I don't know about all the drones, but the remotely controlled unmanned aerial vehicle my wife purchased to perform roof inspections does not have a very good camera for spying. What I mean by that is that the lens is such wide angle, you need to get uncomfortably close to get "a good shot". She purchased one of the DJI drones and the camera gimbal mechanism is amazing. This unit was about $1,400. It maintains a very steady picture even when breezes cause the vehicle to roll and pitch. She uses it when she needs to document roof damage on roofs that are too steep to climb safely. She works as an insurance adjuster.

Once you get this drone higher than 100 ft off the ground, you can barely hear it over the background noise, even in the country. On a windless night of course you can hear a lot more.
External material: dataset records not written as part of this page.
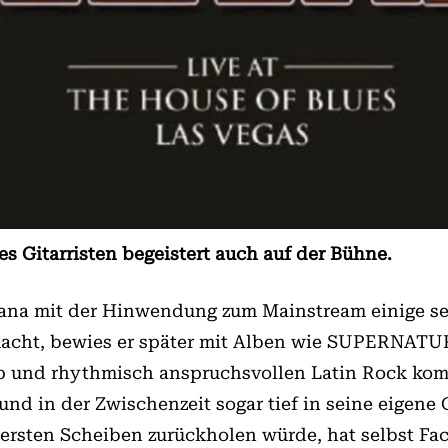
s Gitarristen begeistert auch auf der Bühne.
tana mit der Hinwendung zum Mainstream einige sei
 macht, bewies er später mit Alben wie SUPERNA­T
p und rhythmisch anspruchsvollen Latin Rock komb
rund in der Zwischenzeit sogar tief in seine eigen
 ersten Scheiben zurückholen würde, hat selbst Fac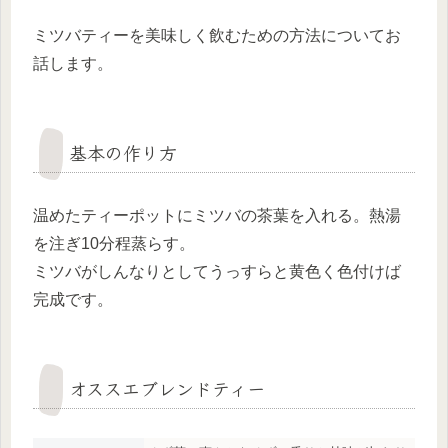
ミツバティーを美味しく飲むための方法についてお
話します。
基本の作り方
温めたティーポットにミツバの茶葉を入れる。熱湯
を注ぎ10分程蒸らす。
ミツバがしんなりとしてうっすらと黄色く色付けば
完成です。
オススエブレンドティー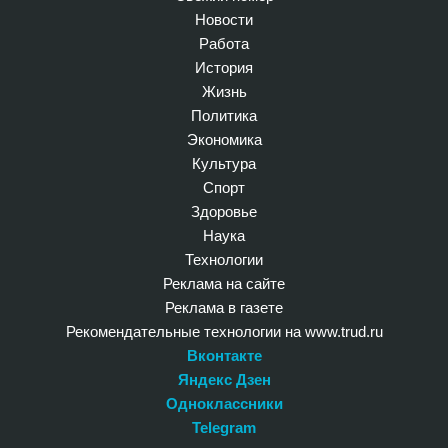
Новости
Работа
История
Жизнь
Политика
Экономика
Культура
Спорт
Здоровье
Наука
Технологии
Реклама на сайте
Реклама в газете
Рекомендательные технологии на www.trud.ru
Вконтакте
Яндекс Дзен
Одноклассники
Telegram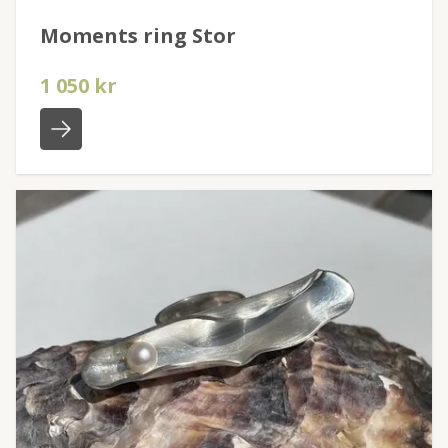
Moments ring Stor
1 050 kr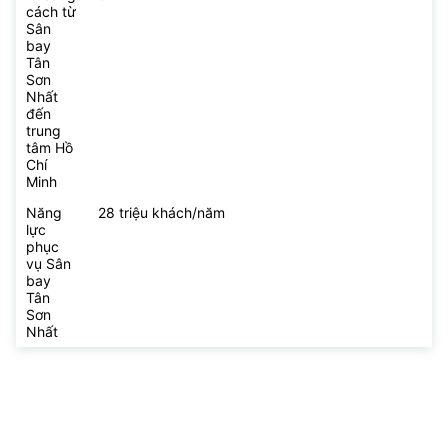
cách từ
Sân
bay
Tân
Sơn
Nhất
đến
trung
tâm Hồ
Chí
Minh
Năng
28 triệu khách/năm
lực
phục
vụ Sân
bay
Tân
Sơn
Nhất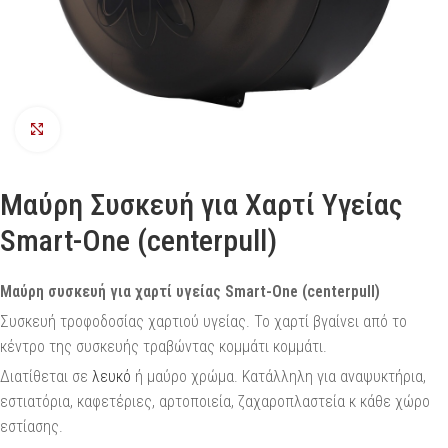
Προβολή
Μαύρη Συσκευή για Χαρτί Υγείας
Smart-One (centerpull)
Μαύρη συσκευή για χαρτί υγείας Smart-One (centerpull)
Συσκευή τροφοδοσίας χαρτιού υγείας. Το χαρτί βγαίνει από το
κέντρο της συσκευής τραβώντας κομμάτι κομμάτι.
Διατίθεται σε
λευκό
ή μαύρο χρώμα. Κατάλληλη για αναψυκτήρια,
εστιατόρια, καφετέριες, αρτοποιεία, ζαχαροπλαστεία κ κάθε χώρο
εστίασης.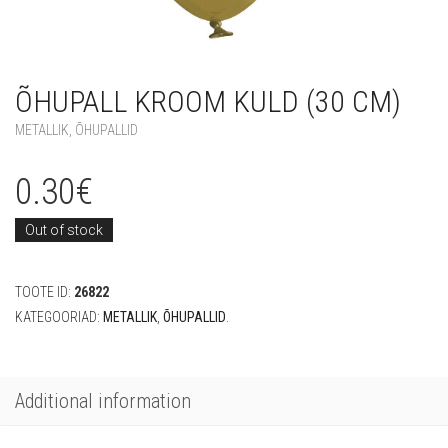
ÕHUPALL KROOM KULD (30 CM)
METALLIK
,
ÕHUPALLID
0.30
€
Out of stock
TOOTE ID:
26822
KATEGOORIAD:
METALLIK
,
ÕHUPALLID
.
Additional information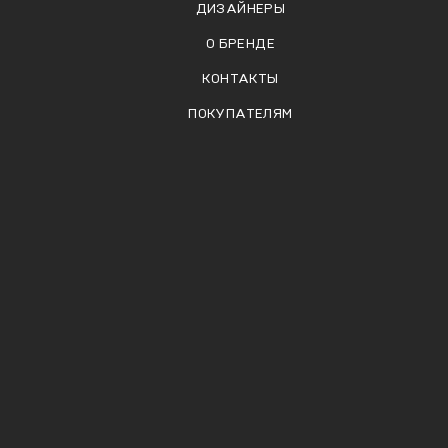
ДИЗАЙНЕРЫ
О БРЕНДЕ
КОНТАКТЫ
ПОКУПАТЕЛЯМ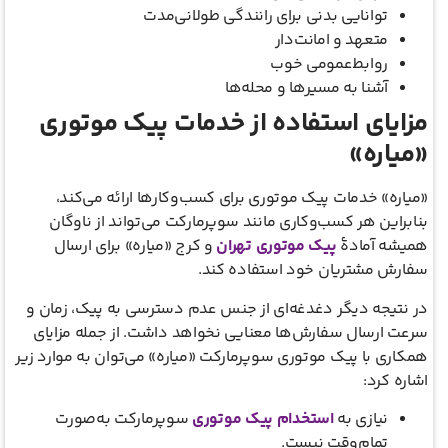
توانایی بدنی برای رانندگی طولانی‌مدت
متعهد و امانت‌دار
روابط‌عمومی خوب
آشنا به مسیرها و محله‌ها
مزایای استفاده از خدمات پیک موتوری
«میاره»
«میاره» خدمات پیک موتوری برای کسب‌وکارها ارائه می‌کند،
بنابراین هر کسب‌وکاری مانند سوپرمارکت می‌تواند از ناوگان
همیشه آمادۀ
پیک موتوری تهران
و کرج «میاره» برای ارسال
سفارش مشتریان خود استفاده کند.
در نتیجه دیگر دغدغه‌ای از جنس عدم دسترسی به پیک، زمان و
سرعت ارسال سفارش‌ها معنایی نخواهد داشت. از جمله مزایای
همکاری با پیک موتوری سوپرمارکت «میاره» می‌توان به موارد زیر
اشاره کرد:
نیازی به
استخدام پیک موتوری
سوپرمارکت به‌صورت
تمام‌وقت نیست.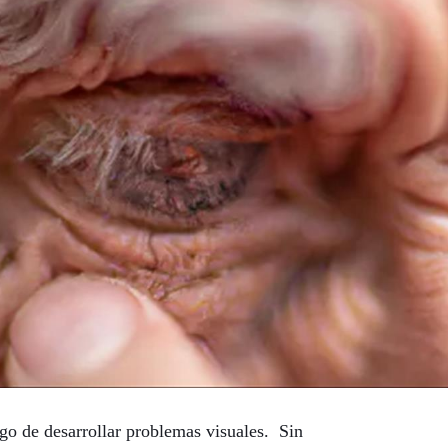
sgo de desarrollar problemas visuales. Sin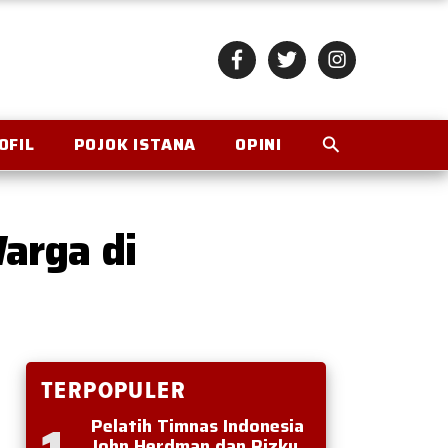
OFIL
POJOK ISTANA
OPINI
arga di
TERPOPULER
Pelatih Timnas Indonesia
John Herdman dan Rizky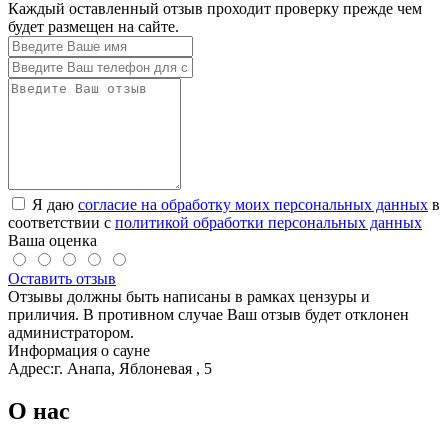
Каждый оставленный отзыв проходит проверку прежде чем
будет размещен на сайте.
Я даю
согласие на обработку моих персональных данных
в
соответствии с
политикой обработки персональных данных
Ваша оценка
Оставить отзыв
Отзывы должны быть написаны в рамках цензуры и
приличия. В противном случае Ваш отзыв будет отклонен
администратором.
Информация о сауне
Адрес:
г. Анапа, Яблоневая , 5
О нас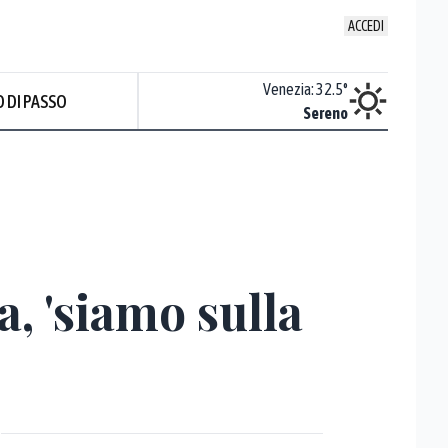
ACCEDI
Udine
:
32.9
°
Venezia
:
32.5
°
 DI PASSO
ente soleggiato
Sereno
Prev
, 'siamo sulla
This is a hot button topic for a lot of people, but sometimes I wonder if the folks who object to them the most, have any experience either operating one or watching someone else operate one. You will find that the camera footage is not very privacy invading unless you get stupidly close. Certainly, creepy people or inconsiderate people will do creepy or stupid things with them. That's unfortunate. As for concerns about privacy, almost anyone can fly 500 ft or higher over most properties (excluding restricted airspace areas of course) and use a telephoto lens to take the most privacy invading photos ever. Much better than you can with these "hobby drones".

Does anybody complain about Google Earth?

We used it on a recent trip to the Hawaiian Islands. We were able to get some great footage in areas unaccessible by foot. I would like to think our use of it was respectful of other people. We did not use it where there were other people around. In areas where there were houses around, we got it up to altitude quickly so that you couldn't hear it and seeing it required knowing where to look. Typically, we would be in a remote area and used it to get a different perspective than we could on the ground. Using them at popular tourist sites would just annoy the hell out of people and I get that. We used it early in the morning at a few beaches before people started showing up. It got some great footage of the Waimea Canyon on Kauai. We brought the thing down once rotary wing aircraft (Hawaii's State Bird) started showing up. We used it on the Big Island to get amazing shots of the lava fields outside of the park boundaries. These things are persona non grata at all National Parks now thanks to a few brain-dead individuals. That's a shame.

But isn't that always the case, the majority pay for the sins of the few.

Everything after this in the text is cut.